EXTRACTED RECORDS:

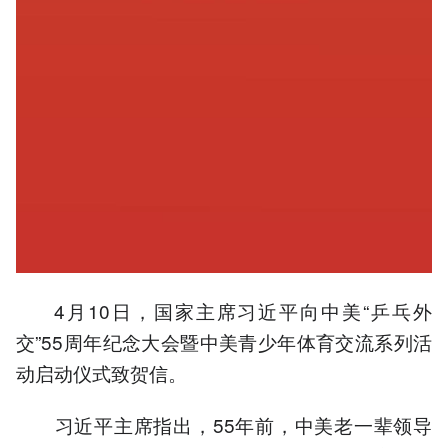
4月10日，国家主席习近平向中美“乒乓外
交”55周年纪念大会暨中美青少年体育交流系列活
动启动仪式致贺信。
习近平主席指出，55年前，中美老一辈领导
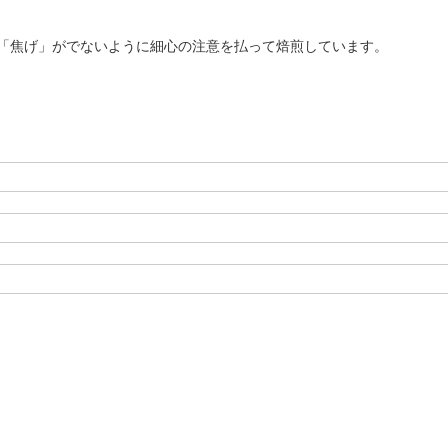
「焦げ」がでないように細心の注意を払って焙煎しています。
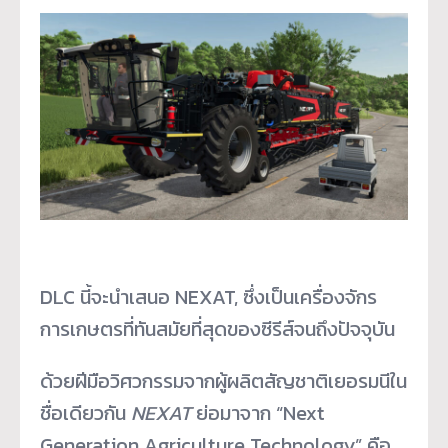
DLC นี้จะนำเสนอ NEXAT, ซึ่งเป็นเครื่องจักร
การเกษตรที่ทันสมัยที่สุดของซีรีส์จนถึงปัจจุบัน
ด้วยฝีมือวิศวกรรมจากผู้ผลิตสัญชาติเยอรมนีใน
ชื่อเดียวกัน
NEXAT
ย่อมาจาก “Next
Generation Agriculture Technology” คือ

ACTIVITY:
Exclude the images, then output the data above word for word.

REPLY:
4月10日，国家主席习近平向中美“乒乓外
交”55周年纪念大会暨中美青少年体育交流系列活
动启动仪式致贺信。
习近平主席指出，55年前，中美老一辈领导
「焦げ」がでないように細心の注意を払って焙煎しています。
DLC นี้จะนำเสนอ NEXAT, ซึ่งเป็นเครื่องจักร
การเกษตรที่ทันสมัยที่สุดของซีรีส์จนถึงปัจจุบัน
ด้วยฝีมือวิศวกรรมจากผู้ผลิตสัญชาติเยอรมนีใน
ชื่อเดียวกัน
NEXAT
ย่อมาจาก “Next
Generation Agriculture Technology” คือ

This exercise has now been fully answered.